Working data =>
==*==
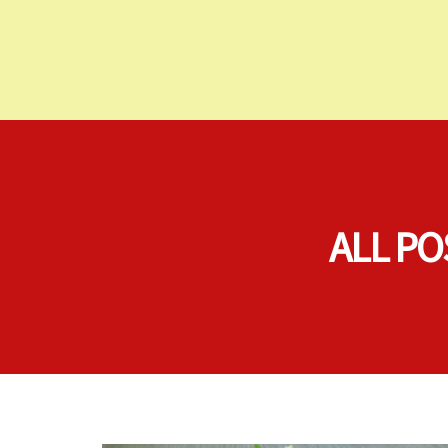
ALL PO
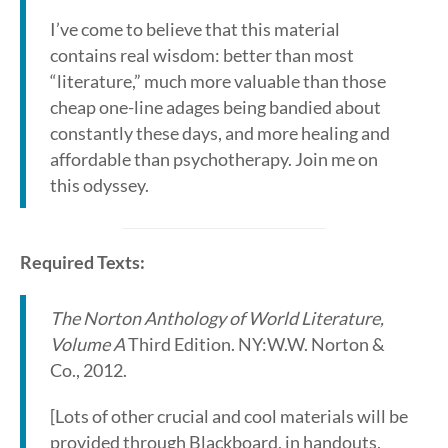
I’ve come to believe that this material
contains real wisdom: better than most
“literature,” much more valuable than those
cheap one-line adages being bandied about
constantly these days, and more healing and
affordable than psychotherapy. Join me on
this odyssey.
Required Texts:
The Norton Anthology of World Literature,
Volume A
Third Edition. NY:W.W. Norton &
Co., 2012.
[Lots of other crucial and cool materials will be
provided through Blackboard, in handouts,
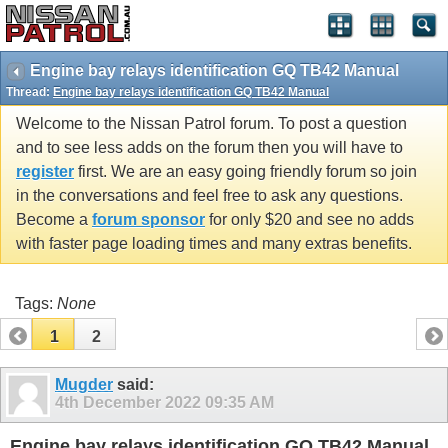
Engine bay relays identification GQ TB42 Manual
Thread:
Engine bay relays identification GQ TB42 Manual
Welcome to the Nissan Patrol forum. To post a question
and to see less adds on the forum then you will have to
register
first. We are an easy going friendly forum so join
in the conversations and feel free to ask any questions.
Become a
forum sponsor
for only $20 and see no adds
with faster page loading times and many extras benefits.
Tags:
None
1
2
Mugder
said:
4th December 2022
09:35 AM
Engine bay relays identification GQ TB42 Manual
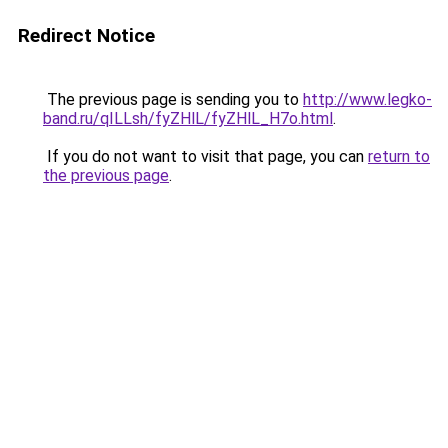
Redirect Notice
The previous page is sending you to
http://www.legko-
band.ru/qILLsh/fyZHlL/fyZHlL_H7o.html
.
If you do not want to visit that page, you can
return to
the previous page
.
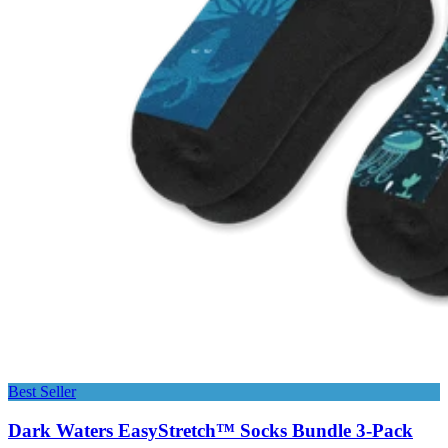
Best Seller
Dark Waters EasyStretch™ Socks Bundle 3-Pack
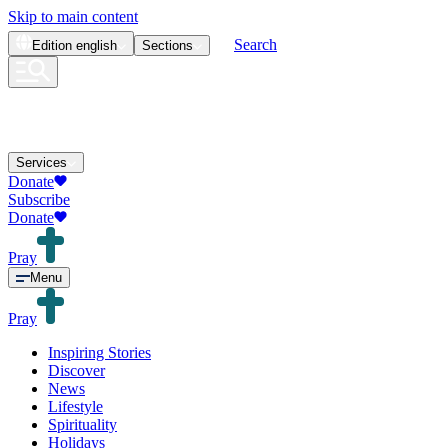
Skip to main content
Search
Edition
english
Sections
Services
Donate
Subscribe
Donate
Pray
Menu
Pray
Inspiring Stories
Discover
News
Lifestyle
Spirituality
Holidays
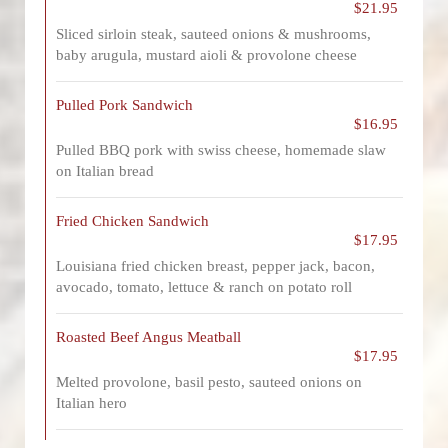
$21.95
Sliced sirloin steak, sauteed onions & mushrooms,
baby arugula, mustard aioli & provolone cheese
Pulled Pork Sandwich
$16.95
Pulled BBQ pork with swiss cheese, homemade slaw
on Italian bread
Fried Chicken Sandwich
$17.95
Louisiana fried chicken breast, pepper jack, bacon,
avocado, tomato, lettuce & ranch on potato roll
Roasted Beef Angus Meatball
$17.95
Melted provolone, basil pesto, sauteed onions on
Italian hero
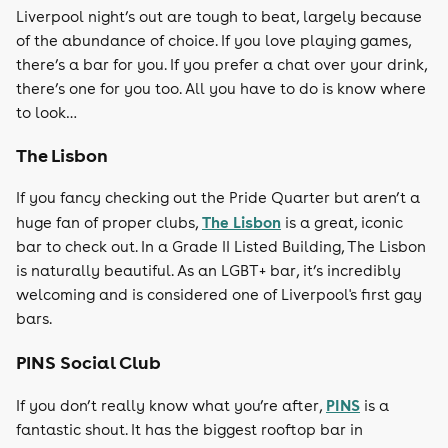
Liverpool night’s out are tough to beat, largely because
of the abundance of choice. If you love playing games,
there’s a bar for you. If you prefer a chat over your drink,
there’s one for you too. All you have to do is know where
to look…
The Lisbon
If you fancy checking out the Pride Quarter but aren’t a
The Lisbon
huge fan of proper clubs,
is a great, iconic
bar to check out. In a Grade II Listed Building, The Lisbon
is naturally beautiful. As an LGBT+ bar, it’s incredibly
welcoming and is considered one of Liverpool's first gay
bars.
PINS Social Club
PINS
If you don’t really know what you’re after,
is a
fantastic shout. It has the biggest rooftop bar in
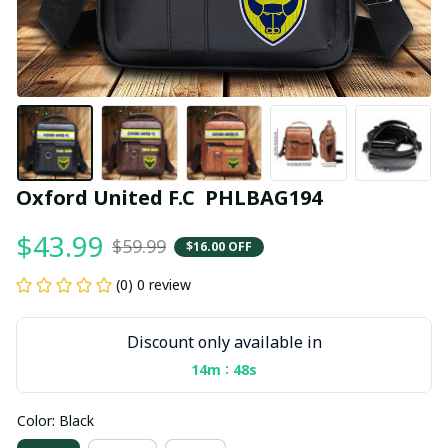
Oxford United F.C  PHLBAG194
$43.99
$59.99
$16.00 OFF
(0) 0 review
Discount only available in
:
14m
47s
Color: Black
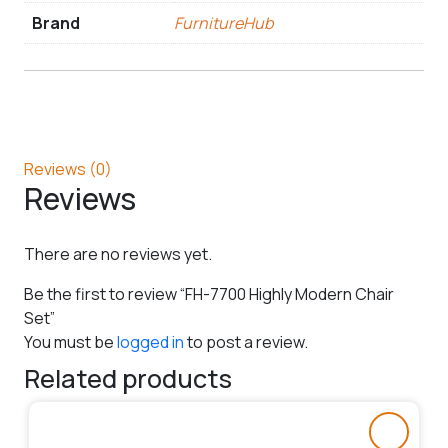
Brand
FurnitureHub
Reviews (0)
Reviews
There are no reviews yet.
Be the first to review “FH-7700 Highly Modern Chair
Set”
You must be
logged in
to post a review.
Related products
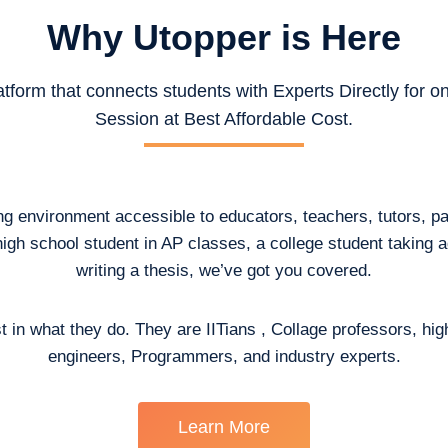
Why Utopper is
Here
atform that connects students with Experts Directly for 
Session at Best Affordable Cost.
ing environment accessible to educators, teachers, tutors, p
high school student in AP classes, a college student taking
writing a thesis, we’ve got you covered.
t in what they do. They are IITians , Collage professors, hig
engineers, Programmers, and industry experts.
Learn More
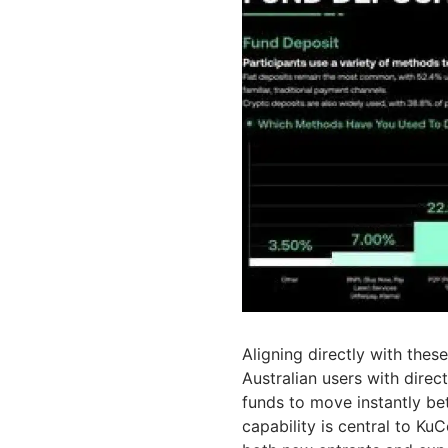
Aligning directly with the
Australian users with direc
funds to move instantly be
capability is central to KuC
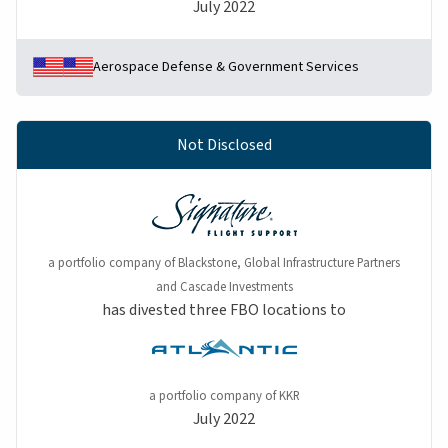
July 2022
Aerospace Defense & Government Services
Not Disclosed
a portfolio company of Blackstone, Global Infrastructure Partners
and Cascade Investments
has divested three FBO locations to
a portfolio company of KKR
July 2022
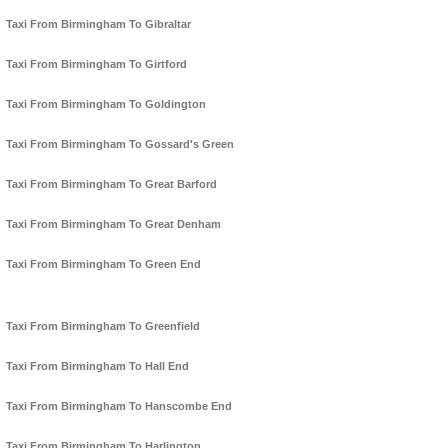
Taxi From Birmingham To Gibraltar
Taxi From Birmingham To Girtford
Taxi From Birmingham To Goldington
Taxi From Birmingham To Gossard's Green
Taxi From Birmingham To Great Barford
Taxi From Birmingham To Great Denham
Taxi From Birmingham To Green End
Taxi From Birmingham To Greenfield
Taxi From Birmingham To Hall End
Taxi From Birmingham To Hanscombe End
Taxi From Birmingham To Harlington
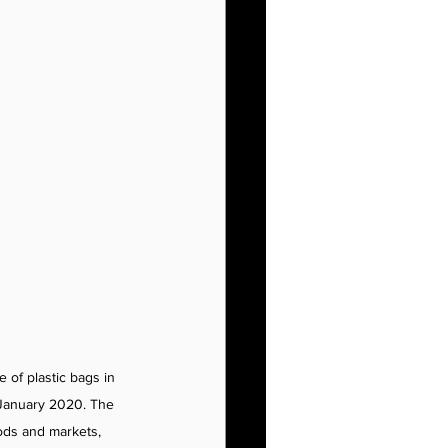
 of plastic bags in 
e January 2020. The 
ods and markets, 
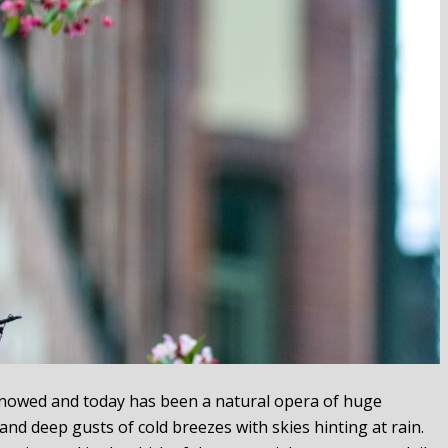
t snowed and today has been a natural opera of huge
 and deep gusts of cold breezes with skies hinting at rain.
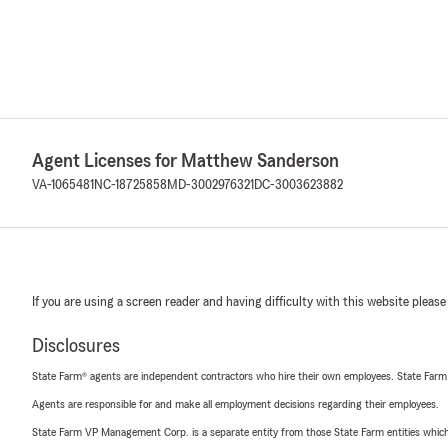
Agent Licenses for Matthew Sanderson
VA-1065481
NC-18725858
MD-3002976321
DC-3003623882
If you are using a screen reader and having difficulty with this website please
Disclosures
State Farm® agents are independent contractors who hire their own employees. State Farm
Agents are responsible for and make all employment decisions regarding their employees.
State Farm VP Management Corp. is a separate entity from those State Farm entities which p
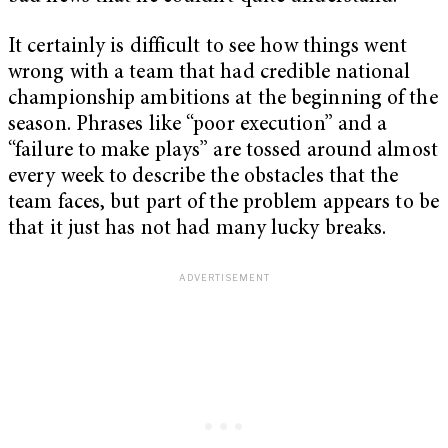
It certainly is difficult to see how things went
wrong with a team that had credible national
championship ambitions at the beginning of the
season. Phrases like “poor execution” and a
“failure to make plays” are tossed around almost
every week to describe the obstacles that the
team faces, but part of the problem appears to be
that it just has not had many lucky breaks.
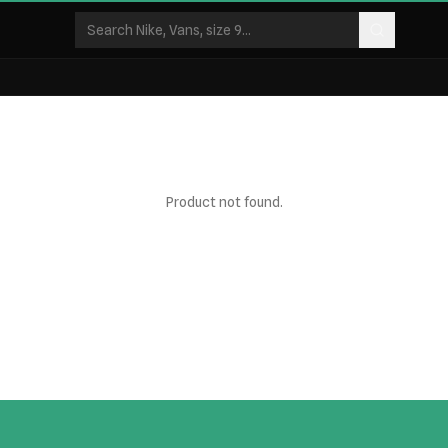
Product not found.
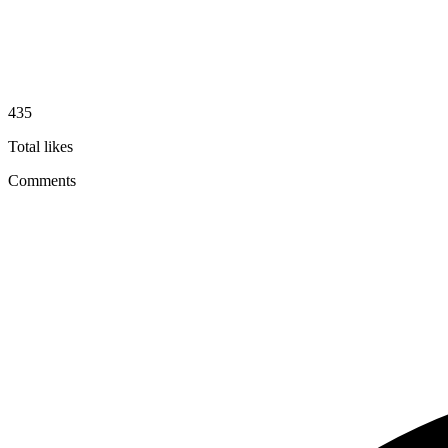
435
Total likes
Comments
==*==
Your assignment => Check each line of the material above for the string "post". Please count those that have it and reply with the number only.

Task output => 2